== EXCERPTED RECORDS

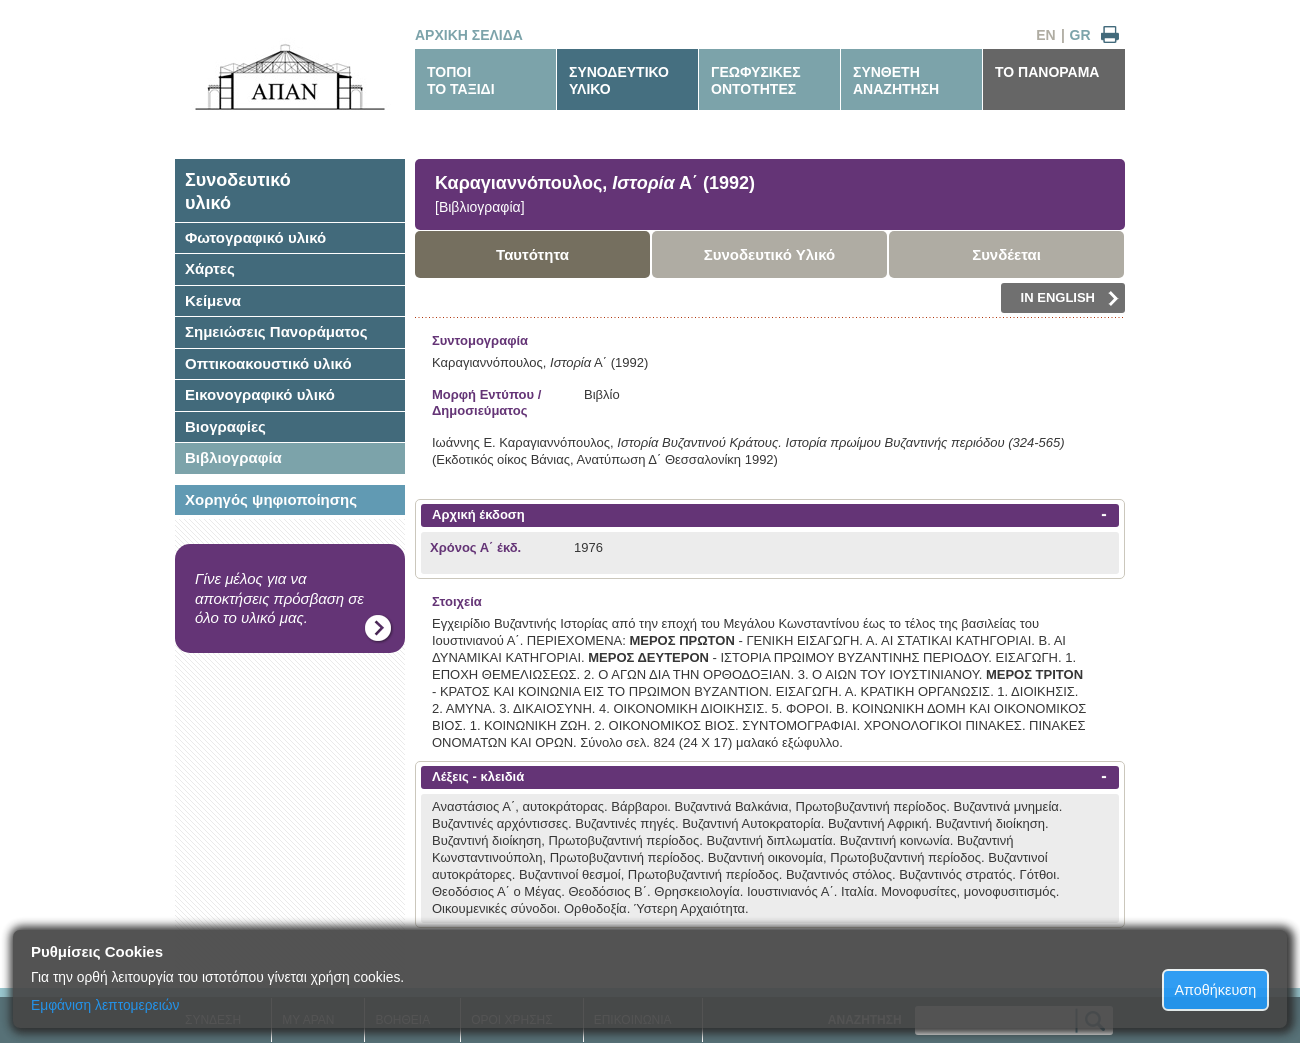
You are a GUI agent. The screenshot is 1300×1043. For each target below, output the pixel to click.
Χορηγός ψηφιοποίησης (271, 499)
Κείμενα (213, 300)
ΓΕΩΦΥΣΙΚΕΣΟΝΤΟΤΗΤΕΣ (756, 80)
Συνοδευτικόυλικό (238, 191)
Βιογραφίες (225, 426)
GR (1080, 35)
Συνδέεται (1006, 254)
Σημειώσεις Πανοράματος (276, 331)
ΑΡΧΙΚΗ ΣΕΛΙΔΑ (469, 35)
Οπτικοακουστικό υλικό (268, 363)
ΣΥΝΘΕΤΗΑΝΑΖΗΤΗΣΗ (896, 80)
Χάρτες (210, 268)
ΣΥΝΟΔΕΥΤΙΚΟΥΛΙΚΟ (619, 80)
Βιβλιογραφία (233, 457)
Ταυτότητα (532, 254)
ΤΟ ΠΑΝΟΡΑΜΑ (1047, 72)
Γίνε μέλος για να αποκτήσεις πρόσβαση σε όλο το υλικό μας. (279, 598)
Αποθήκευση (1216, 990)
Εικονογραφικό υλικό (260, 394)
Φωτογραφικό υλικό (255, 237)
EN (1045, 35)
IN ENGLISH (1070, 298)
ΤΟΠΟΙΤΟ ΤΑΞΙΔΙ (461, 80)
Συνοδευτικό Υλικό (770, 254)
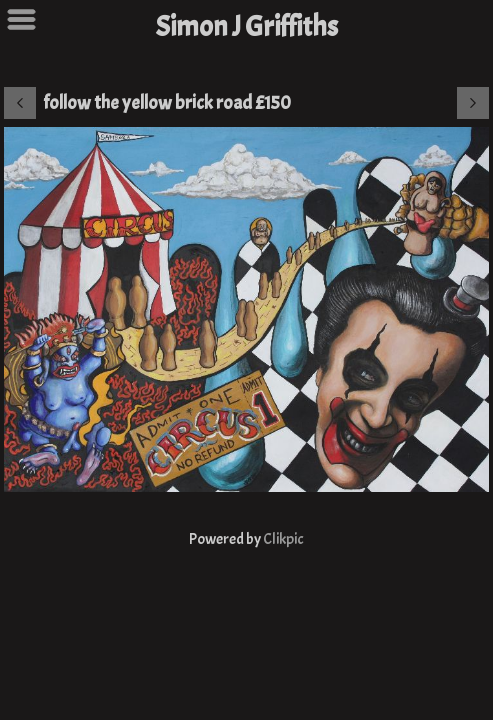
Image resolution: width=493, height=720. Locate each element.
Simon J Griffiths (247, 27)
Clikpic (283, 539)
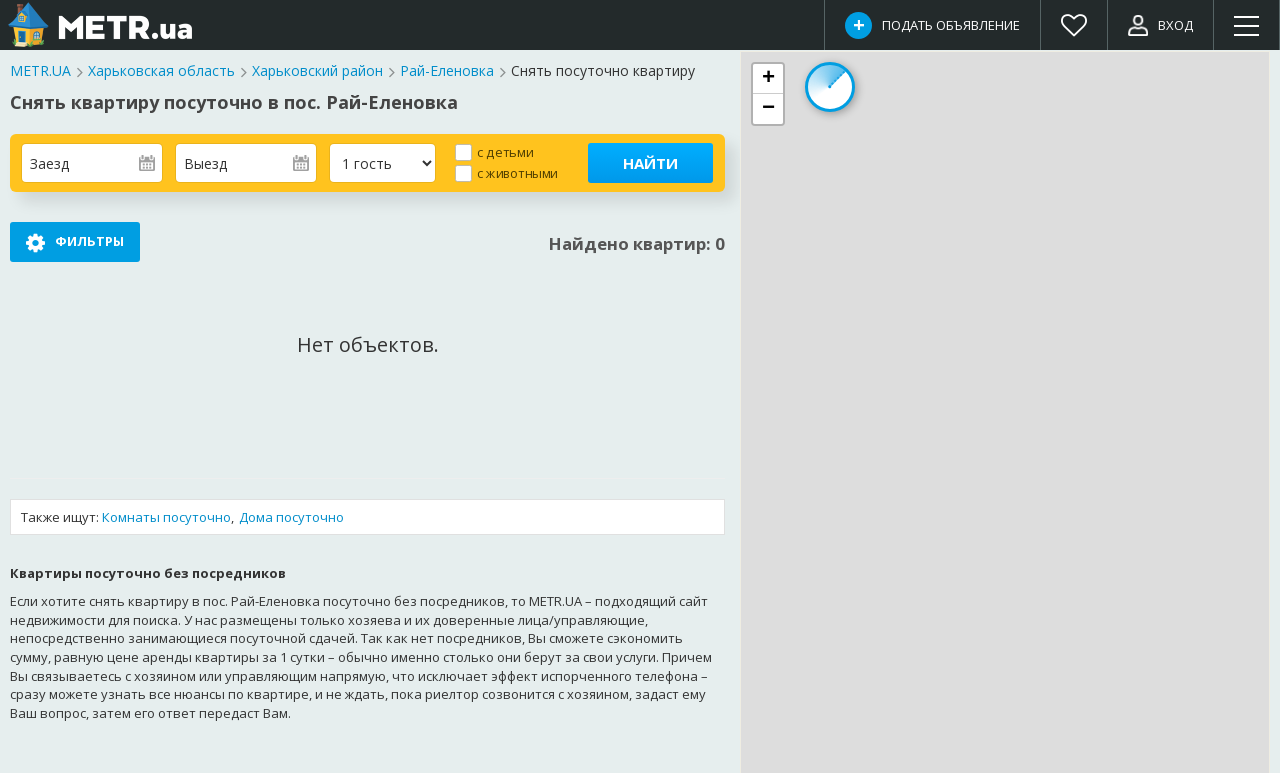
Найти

====
== EXCERPTED RECORDS

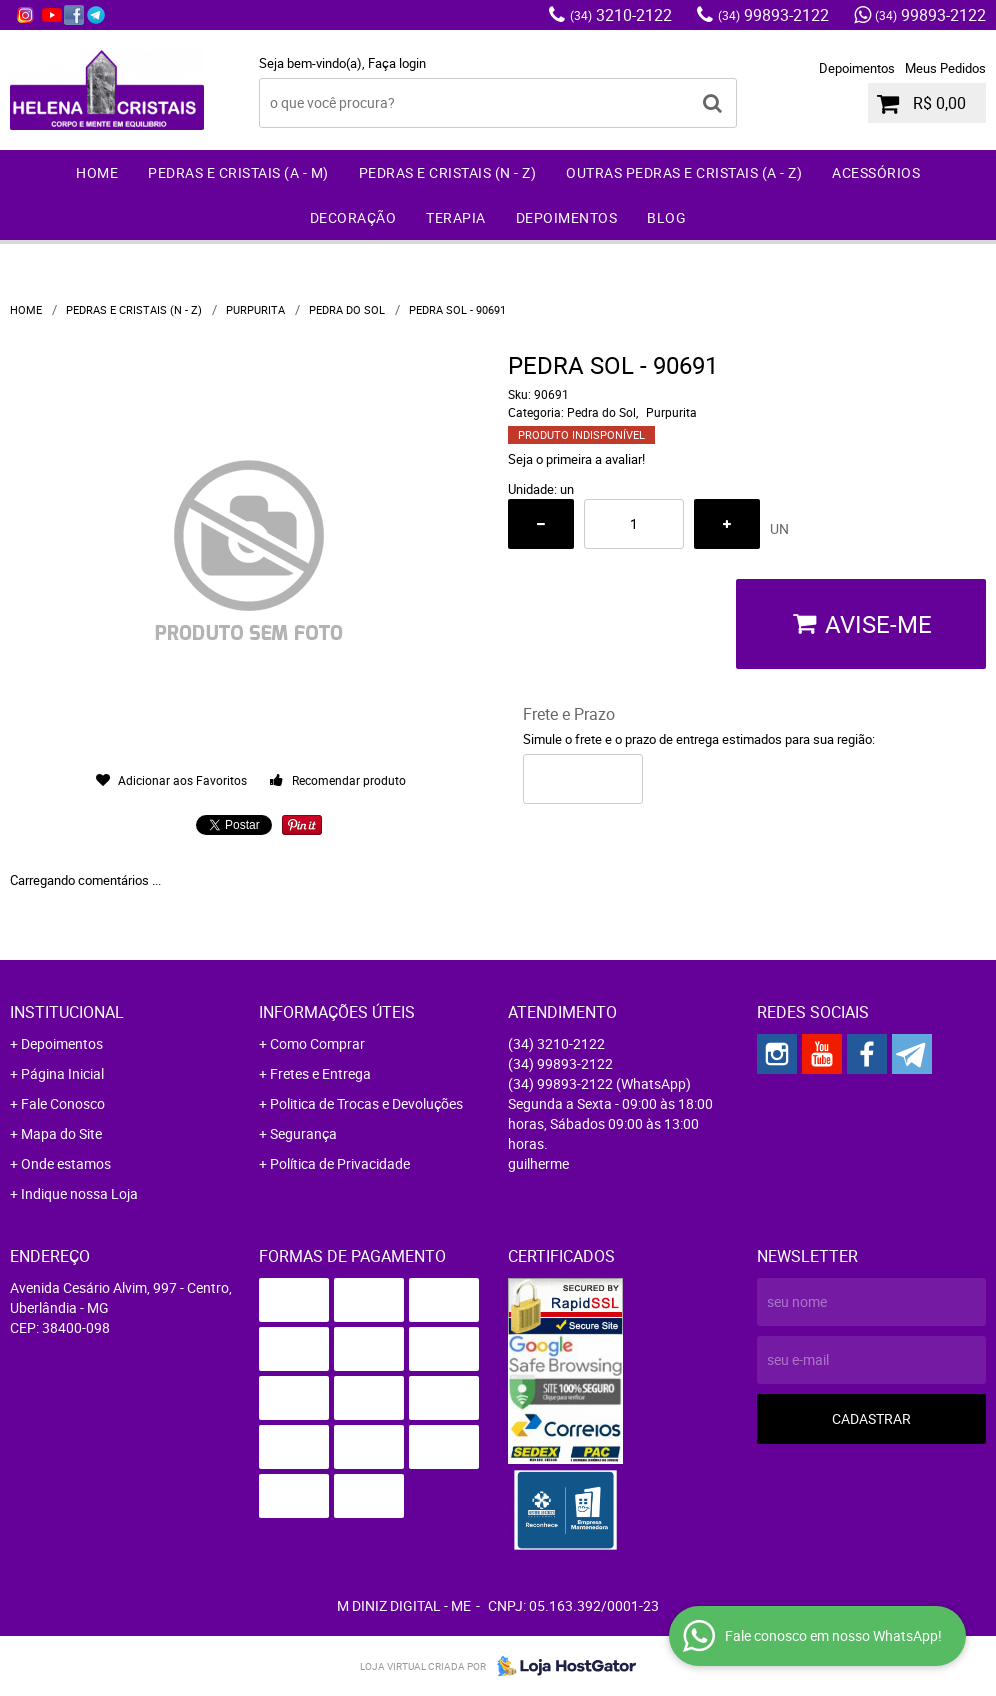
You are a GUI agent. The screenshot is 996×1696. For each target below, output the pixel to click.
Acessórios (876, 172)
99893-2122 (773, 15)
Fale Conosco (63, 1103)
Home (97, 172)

====

• [WHAT YOU NEED TO DO]: Taking the lines above, repeat exactly those from the line that contains "Χάρτες (210, 268)" through the line that contains "Συνοδευτικό Υλικό (770, 254)", and both of those lines as well. Include nothing else.

• [SOLUTION FOR THIS EXERCISE]:
Χάρτες (210, 268)
ΣΥΝΟΔΕΥΤΙΚΟΥΛΙΚΟ (619, 80)
Βιβλιογραφία (233, 457)
Ταυτότητα (532, 254)
ΤΟ ΠΑΝΟΡΑΜΑ (1047, 72)
Γίνε μέλος για να αποκτήσεις πρόσβαση σε όλο το υλικό μας. (279, 598)
Αποθήκευση (1216, 990)
Εικονογραφικό υλικό (260, 394)
Φωτογραφικό υλικό (255, 237)
EN (1045, 35)
IN ENGLISH (1070, 298)
ΤΟΠΟΙΤΟ ΤΑΞΙΔΙ (461, 80)
Συνοδευτικό Υλικό (770, 254)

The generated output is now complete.